Edito : Un rejeté pour un attendu

Florian Delambily, rédacteur en chef de News Assurances Pro.
Florian Delambily, rédacteur en chef de News Assurances Pro.

On pensait les réformes de l’assurance emprunteur réglées avec la Loi Lemoine. L’ouverture de la résiliation infra-annuelle sur les nouveaux contrats et le stock marquait en effet l’aboutissement de plus d’une décennie de batailles entre bancassureurs d’un côté et anonymes et mutualistes de l’autre. Avec au milieu, une fédération gênée aux entournures.

Mais la surprise apportée par la commission mixte paritaire lors des discussions sur le texte de la députée de Seine-et-Marne a ouvert une nouvelle boîte de Pandore. Car la victoire fut amère pour les défenseurs de la libéralisation totale du marché de l’emprunteur. Certes la RIA est passée. Mais elle s’est accompagnée d’une disposition de nature à gommer ses effets bénéfiques sur les tarifs. La possibilité pour les emprunteurs dont l’échéance de crédit arrive à son terme avant 60 ans et pour les quotités inférieures à 200.000 euros d’obtenir une couverture sans questionnaire de santé a laissé le marché coi.

All inclusive

Adieu les promesses de baisse drastique de tarif. Le marché se divise désormais en deux. Le segment loi Lemoine sur lequel le prix des cotisations devraient augmenter. Et les emprunts au-delà des conditions prévues dans la loi Lemoine sur lequel alternatifs et banquiers vont se battre bec et ongles.
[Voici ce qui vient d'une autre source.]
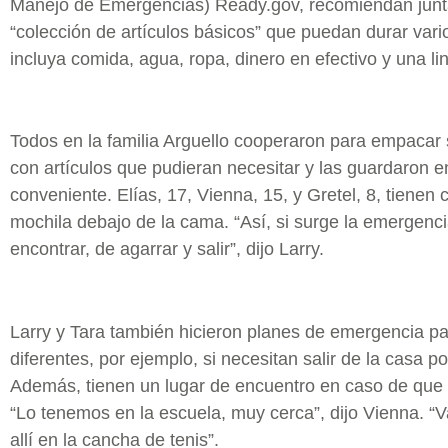
Manejo de Emergencias) Ready.gov, recomiendan junt
“colección de artículos básicos” que puedan durar vari
incluya comida, agua, ropa, dinero en efectivo y una li
Todos en la familia Arguello cooperaron para empacar
con artículos que pudieran necesitar y las guardaron e
conveniente. Elías, 17, Vienna, 15, y Gretel, 8, tienen
mochila debajo de la cama. “Así, si surge la emergencia
encontrar, de agarrar y salir”, dijo Larry.
Larry y Tara también hicieron planes de emergencia pa
diferentes, por ejemplo, si necesitan salir de la casa po
Además, tienen un lugar de encuentro en caso de que
“Lo tenemos en la escuela, muy cerca”, dijo Vienna. “
allí en la cancha de tenis”.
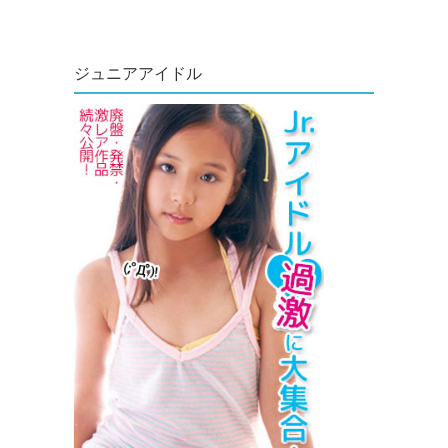
ジュニアアイドル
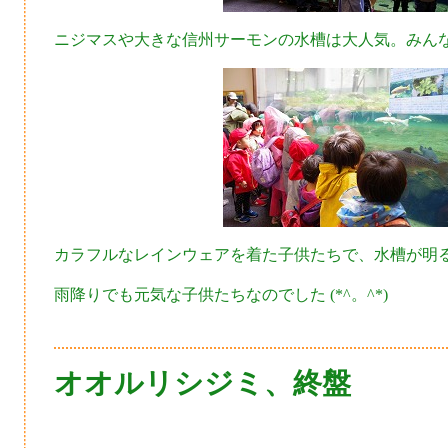
ニジマスや大きな信州サーモンの水槽は大人気。みん
カラフルなレインウェアを着た子供たちで、水槽が明
雨降りでも元気な子供たちなのでした (*^。^*)
オオルリシジミ、終盤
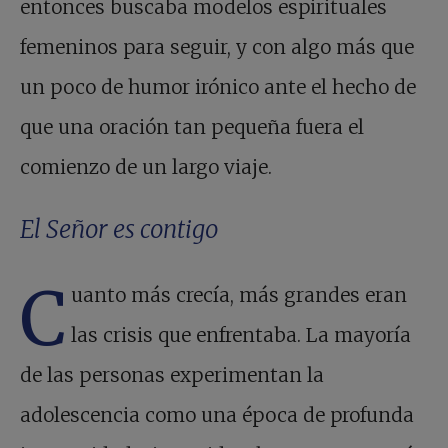
entonces buscaba modelos espirituales
femeninos para seguir, y con algo más que
un poco de humor irónico ante el hecho de
que una oración tan pequeña fuera el
comienzo de un largo viaje.
El Señor es contigo
C
uanto más crecía, más grandes eran
las crisis que enfrentaba. La mayoría
de las personas experimentan la
adolescencia como una época de profunda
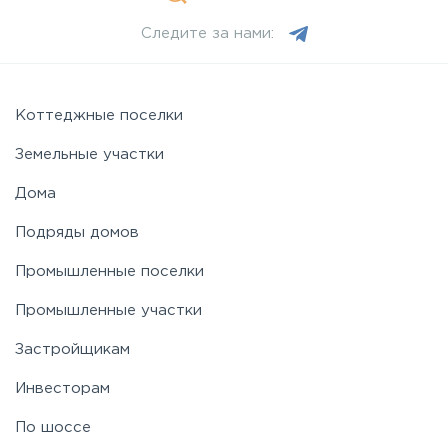
Следите за нами:
Можайское
Новорижское
Коттеджные поселки
Земельные участки
Новорязанское
Дома
Подряды домов
Носовихинское
Промышленные поселки
Пятницкое
Промышленные участки
Застройщикам
Рогачёвское
Инвесторам
Рублево-Успенское
По шоссе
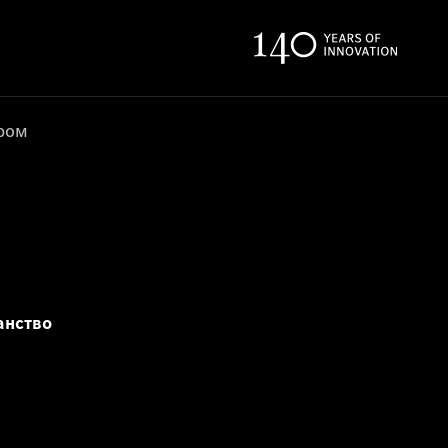
ером
анство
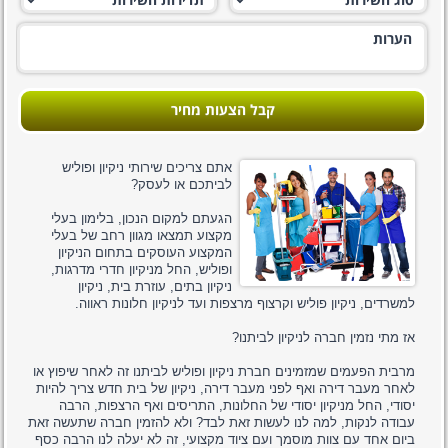
קבל הצעות מחיר
אתם צריכים שירותי ניקיון ופוליש
לביתכם או לעסק?
הגעתם למקום הנכון, בלימון בעלי
מקצוע תמצאו מגוון רחב של בעלי
המקצוע העוסקים בתחום הניקיון
ופוליש, החל מניקיון חדרי מדרגות,
ניקיון בתים, עוזרת בית, ניקיון
למשרדים, ניקיון פוליש וקרצוף מרצפות ועד לניקיון חלונות ראווה.
אז מתי נזמין חברה לניקיון לביתנו?
מרבית הפעמים שמזמינים חברת ניקיון ופוליש לביתנו זה לאחר שיפוץ או
לאחר מעבר דירה ואף לפני מעבר דירה, ניקיון של בית חדש צריך להיות
יסודי, החל מניקיון יסודי של החלונות, התריסים ואף הרצפות, הרבה
עבודה לנקות, למה לנו לעשות זאת לבד? ולא להזמין חברה שתעשה זאת
ביום אחד עם צוות מוסמך ועם ציוד מקצועי, זה לא יעלה לנו הרבה כסף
C’était donc sans compter sur la boîte de Pandore. Et la première à s’engouffrer dedans est Marie-Christine Dalloz. En commission des finances, la députée du Jura a ainsi déposé un amendement au Projet de Loi de Finances 2023 (PLF) destiné à porter les quotités de 200.000 à 500.000 euros et l’échéance de 60 ans à 75 ans. Certes, cet amendement a été rejeté lors des débats au sein de ladite commission. Mais sortie par la porte, la proposition de l’élue Les Républicains est revenue par la fenêtre. Elle a ainsi déposé le même amendement pour discussion en séance publique. Une assurance qu’elle qualifie elle-même d’inclusive.

Les assureurs peuvent se rassurer en estimant qu’il a peu de chance de passer. Mais lorsque le législateur impose un sens à l’histoire dans l’assurance, il est très rare qu’il face machine arrière. La loi Chatel a ouvert la voie à la loi Hamon. La RIA en dommages lancée par la loi Hamon accoucha de la résiliation infra annuelle en santé plusieurs années plus tard. Les contrats responsables initiés en 2002 imposaient des seuils minimaux de prises en charge. Plus d’une décennie plus tard, ils ajoutaient des plafonds de remboursement malgré les critiques du secteur. La liste est longue.

Dès lors, les 200.000 euros et les 60 ans introduits par la loi Lemoine ne sont sans doute qu’un passage. Et il y a fort à parier que ces seuils seront rehaussés à l’avenir, voire que le questionnaire de santé est voué à totalement disparaître. Les actuaires auraient donc tout intérêt à anticiper ces évolutions en faisant tourner les modèles selon différentes hypothèses. Mais gageons que c’est déjà le cas. Après tout, l’assurance est une spécialiste du risque et s’inscrit dans le temps long.